Prostate Needle Biopsy Outcomes in the Era of the U.S. Preventive Services Task Force Recommendation Against PSA-Based Screening

To determine whether the characteristics of patients undergoing prostate needle biopsies (PNBs) and PNB results have changed following the U.S. Preventive Services Task Force (USPSTF) recommendation in 2012 against prostate-specific antigen (PSA)-based screening for prostate cancer (PCa) for men of any age.

A prospective database of patients undergoing PNB at Virginia Mason from 2004 to 2014 was reviewed Welch's t-test and Chi-square tests were used to compare patients seen prior to those seen after the USPSTF recommendation.  Relative risks and corresponding confidence intervals (CI) were estimated by general linear regression.

Post-USPSTF patients (n=310) had higher PSA levels (p<0.001), were more likely to be diagnosed with higher clinical stage (2b, p=0.003; 2c-3a. p=0.027), and D'Amico high-risk PCa (p=0.036), with an adjusted relative risk (RR) for high-risk PCa of 1.25 (95% CI: 1.02-1.52) compared to pre-USPSTF patients (n=1,416). Limiting the pre-USPSTF group to the 30 months prior to the draft guidelines (n=448) yielded similar results. The absolute number of biopsies performed decreased by 31%, with the majority of the decrease occurring in the detection of intermediate-risk tumors.

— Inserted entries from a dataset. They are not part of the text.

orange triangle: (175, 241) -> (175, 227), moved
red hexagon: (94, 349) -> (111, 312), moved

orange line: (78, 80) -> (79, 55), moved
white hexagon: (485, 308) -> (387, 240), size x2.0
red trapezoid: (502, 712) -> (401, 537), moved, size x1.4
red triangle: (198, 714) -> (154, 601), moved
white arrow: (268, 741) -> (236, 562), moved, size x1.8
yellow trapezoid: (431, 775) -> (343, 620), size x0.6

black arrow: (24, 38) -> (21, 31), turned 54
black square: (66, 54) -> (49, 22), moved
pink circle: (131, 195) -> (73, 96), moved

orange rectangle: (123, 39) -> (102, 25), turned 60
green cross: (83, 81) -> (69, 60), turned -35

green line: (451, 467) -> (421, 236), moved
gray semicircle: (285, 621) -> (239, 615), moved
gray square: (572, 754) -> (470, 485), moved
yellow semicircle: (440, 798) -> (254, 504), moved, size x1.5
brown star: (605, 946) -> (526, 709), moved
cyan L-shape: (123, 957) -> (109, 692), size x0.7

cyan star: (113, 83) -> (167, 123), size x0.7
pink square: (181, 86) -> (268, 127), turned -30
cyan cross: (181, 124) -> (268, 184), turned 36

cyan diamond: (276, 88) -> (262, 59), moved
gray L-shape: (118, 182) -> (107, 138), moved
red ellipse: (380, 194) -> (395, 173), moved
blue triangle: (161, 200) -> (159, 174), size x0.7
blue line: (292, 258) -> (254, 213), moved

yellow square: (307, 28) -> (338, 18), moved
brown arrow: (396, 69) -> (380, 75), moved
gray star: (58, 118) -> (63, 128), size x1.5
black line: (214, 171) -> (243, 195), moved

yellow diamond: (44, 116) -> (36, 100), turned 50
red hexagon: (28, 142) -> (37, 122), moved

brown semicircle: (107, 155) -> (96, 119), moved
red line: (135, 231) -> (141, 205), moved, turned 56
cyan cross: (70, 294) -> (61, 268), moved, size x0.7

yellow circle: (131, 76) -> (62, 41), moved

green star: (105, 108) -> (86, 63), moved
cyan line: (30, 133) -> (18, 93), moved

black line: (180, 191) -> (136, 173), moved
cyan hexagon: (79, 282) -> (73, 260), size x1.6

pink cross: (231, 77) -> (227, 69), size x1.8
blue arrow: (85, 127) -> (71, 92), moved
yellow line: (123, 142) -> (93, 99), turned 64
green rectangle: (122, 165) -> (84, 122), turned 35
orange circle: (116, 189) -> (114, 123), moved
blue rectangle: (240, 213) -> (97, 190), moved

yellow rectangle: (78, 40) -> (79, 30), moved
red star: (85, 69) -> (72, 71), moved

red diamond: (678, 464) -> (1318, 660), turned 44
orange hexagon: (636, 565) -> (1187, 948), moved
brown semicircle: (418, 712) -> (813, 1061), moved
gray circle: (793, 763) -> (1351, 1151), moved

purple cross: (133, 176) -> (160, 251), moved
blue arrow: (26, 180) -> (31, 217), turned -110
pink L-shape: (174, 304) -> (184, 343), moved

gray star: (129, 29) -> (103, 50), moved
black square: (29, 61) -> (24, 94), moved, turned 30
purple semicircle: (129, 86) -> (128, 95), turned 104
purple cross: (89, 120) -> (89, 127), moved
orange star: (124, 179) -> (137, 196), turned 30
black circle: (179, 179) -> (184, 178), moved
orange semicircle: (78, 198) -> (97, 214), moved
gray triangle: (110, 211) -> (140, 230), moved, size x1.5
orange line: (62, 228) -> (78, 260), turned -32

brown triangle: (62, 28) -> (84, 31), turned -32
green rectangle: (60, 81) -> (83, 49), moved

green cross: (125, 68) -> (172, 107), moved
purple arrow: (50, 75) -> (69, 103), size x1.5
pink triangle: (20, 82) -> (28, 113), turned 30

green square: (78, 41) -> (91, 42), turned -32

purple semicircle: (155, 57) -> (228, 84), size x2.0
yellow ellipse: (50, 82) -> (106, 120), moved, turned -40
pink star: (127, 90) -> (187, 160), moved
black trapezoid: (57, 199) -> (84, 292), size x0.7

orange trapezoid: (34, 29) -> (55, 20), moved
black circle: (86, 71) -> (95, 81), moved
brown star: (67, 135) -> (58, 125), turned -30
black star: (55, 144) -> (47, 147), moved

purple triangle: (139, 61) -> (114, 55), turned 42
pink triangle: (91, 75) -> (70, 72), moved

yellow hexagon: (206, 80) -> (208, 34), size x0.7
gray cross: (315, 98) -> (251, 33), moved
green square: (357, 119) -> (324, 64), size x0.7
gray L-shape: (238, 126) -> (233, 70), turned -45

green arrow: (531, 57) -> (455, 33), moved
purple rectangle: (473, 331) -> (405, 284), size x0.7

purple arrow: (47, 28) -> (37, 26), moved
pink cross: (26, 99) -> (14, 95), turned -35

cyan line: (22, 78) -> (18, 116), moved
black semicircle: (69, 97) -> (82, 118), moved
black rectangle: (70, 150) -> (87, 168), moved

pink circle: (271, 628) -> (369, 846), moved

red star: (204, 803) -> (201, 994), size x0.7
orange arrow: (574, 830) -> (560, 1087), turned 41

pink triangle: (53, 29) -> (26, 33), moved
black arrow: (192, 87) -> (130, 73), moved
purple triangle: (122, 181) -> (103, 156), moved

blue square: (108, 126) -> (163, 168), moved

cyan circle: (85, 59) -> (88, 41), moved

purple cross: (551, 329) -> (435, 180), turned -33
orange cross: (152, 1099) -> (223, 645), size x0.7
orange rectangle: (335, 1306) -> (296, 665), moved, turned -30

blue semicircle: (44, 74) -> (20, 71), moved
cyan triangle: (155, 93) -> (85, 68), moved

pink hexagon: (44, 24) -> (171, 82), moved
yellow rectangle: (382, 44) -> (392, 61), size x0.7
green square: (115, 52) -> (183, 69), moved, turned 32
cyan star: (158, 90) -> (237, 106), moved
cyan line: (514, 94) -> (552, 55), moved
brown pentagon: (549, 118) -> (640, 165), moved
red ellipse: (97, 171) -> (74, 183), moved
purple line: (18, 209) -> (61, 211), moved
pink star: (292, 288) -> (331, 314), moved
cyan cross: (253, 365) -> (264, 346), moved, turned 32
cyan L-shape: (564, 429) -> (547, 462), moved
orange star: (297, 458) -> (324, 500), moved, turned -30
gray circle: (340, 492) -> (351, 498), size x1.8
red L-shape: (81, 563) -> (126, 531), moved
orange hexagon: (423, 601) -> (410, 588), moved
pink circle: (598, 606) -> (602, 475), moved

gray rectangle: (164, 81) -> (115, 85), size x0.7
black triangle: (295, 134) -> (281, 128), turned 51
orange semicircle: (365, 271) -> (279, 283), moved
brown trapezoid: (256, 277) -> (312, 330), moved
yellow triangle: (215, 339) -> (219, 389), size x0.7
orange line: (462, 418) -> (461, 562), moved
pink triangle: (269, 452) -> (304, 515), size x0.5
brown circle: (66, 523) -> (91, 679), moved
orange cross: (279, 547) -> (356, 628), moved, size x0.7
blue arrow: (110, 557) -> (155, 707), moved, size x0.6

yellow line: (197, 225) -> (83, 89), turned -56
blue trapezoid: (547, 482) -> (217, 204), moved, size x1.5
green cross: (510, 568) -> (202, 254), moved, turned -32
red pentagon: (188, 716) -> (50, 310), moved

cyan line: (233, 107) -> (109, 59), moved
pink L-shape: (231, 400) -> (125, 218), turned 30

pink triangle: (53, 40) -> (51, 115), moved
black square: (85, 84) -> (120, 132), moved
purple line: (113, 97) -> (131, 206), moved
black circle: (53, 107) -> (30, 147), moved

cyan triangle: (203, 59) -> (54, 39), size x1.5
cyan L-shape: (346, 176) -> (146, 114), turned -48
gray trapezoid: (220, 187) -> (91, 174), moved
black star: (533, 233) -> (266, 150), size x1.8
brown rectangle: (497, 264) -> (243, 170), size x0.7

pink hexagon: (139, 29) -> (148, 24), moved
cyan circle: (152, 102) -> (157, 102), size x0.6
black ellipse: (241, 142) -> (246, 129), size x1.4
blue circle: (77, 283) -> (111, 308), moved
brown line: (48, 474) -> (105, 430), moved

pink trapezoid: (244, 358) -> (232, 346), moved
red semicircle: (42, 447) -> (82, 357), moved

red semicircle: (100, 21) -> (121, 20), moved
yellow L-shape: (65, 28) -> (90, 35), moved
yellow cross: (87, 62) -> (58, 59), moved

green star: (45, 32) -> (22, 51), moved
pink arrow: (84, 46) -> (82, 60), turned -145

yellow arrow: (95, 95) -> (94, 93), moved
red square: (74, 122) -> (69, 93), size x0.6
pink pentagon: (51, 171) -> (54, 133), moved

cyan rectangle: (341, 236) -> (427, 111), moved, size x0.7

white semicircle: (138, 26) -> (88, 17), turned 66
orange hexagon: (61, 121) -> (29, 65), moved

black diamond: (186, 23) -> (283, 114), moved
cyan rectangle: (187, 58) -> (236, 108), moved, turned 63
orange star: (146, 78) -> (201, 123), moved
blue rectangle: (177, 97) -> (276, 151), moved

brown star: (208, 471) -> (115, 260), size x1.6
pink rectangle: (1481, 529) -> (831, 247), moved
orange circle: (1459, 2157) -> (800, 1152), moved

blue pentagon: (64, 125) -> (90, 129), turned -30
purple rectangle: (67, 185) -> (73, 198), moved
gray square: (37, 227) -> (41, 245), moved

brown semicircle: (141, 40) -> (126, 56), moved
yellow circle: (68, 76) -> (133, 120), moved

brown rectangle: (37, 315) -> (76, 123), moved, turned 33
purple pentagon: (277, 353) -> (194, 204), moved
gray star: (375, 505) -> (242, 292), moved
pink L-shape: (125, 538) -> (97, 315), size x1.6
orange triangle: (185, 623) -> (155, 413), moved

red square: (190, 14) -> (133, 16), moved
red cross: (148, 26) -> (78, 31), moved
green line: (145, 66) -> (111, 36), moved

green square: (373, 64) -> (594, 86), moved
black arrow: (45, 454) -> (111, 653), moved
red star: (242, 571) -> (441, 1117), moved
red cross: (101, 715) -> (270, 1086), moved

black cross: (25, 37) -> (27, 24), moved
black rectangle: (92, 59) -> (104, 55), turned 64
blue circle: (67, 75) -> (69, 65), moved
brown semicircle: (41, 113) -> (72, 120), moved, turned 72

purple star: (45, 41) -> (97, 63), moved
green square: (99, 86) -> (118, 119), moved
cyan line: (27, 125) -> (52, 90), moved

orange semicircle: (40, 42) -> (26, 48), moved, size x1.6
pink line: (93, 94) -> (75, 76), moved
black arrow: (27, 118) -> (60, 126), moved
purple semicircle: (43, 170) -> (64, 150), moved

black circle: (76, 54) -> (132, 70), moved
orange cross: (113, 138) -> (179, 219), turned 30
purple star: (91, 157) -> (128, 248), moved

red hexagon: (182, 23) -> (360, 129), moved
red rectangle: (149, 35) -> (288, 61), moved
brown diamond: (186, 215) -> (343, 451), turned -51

In the two and a half years following the USPSTF recommendation against PSA-based screening, patients undergoing PNB were significantly more likely to be diagnosed with high-risk disease. However, reduction in the number of PNBs performed occurred concomitantly with a decrease in detection of intermediate-risk, potentially curable PCa. Future focus on informed application of screening techniques may prevent reversal of decades of improvement in prostate cancer mortality rate.

The Journal of Urology 2015 Aug 05 [Epub ahead of print]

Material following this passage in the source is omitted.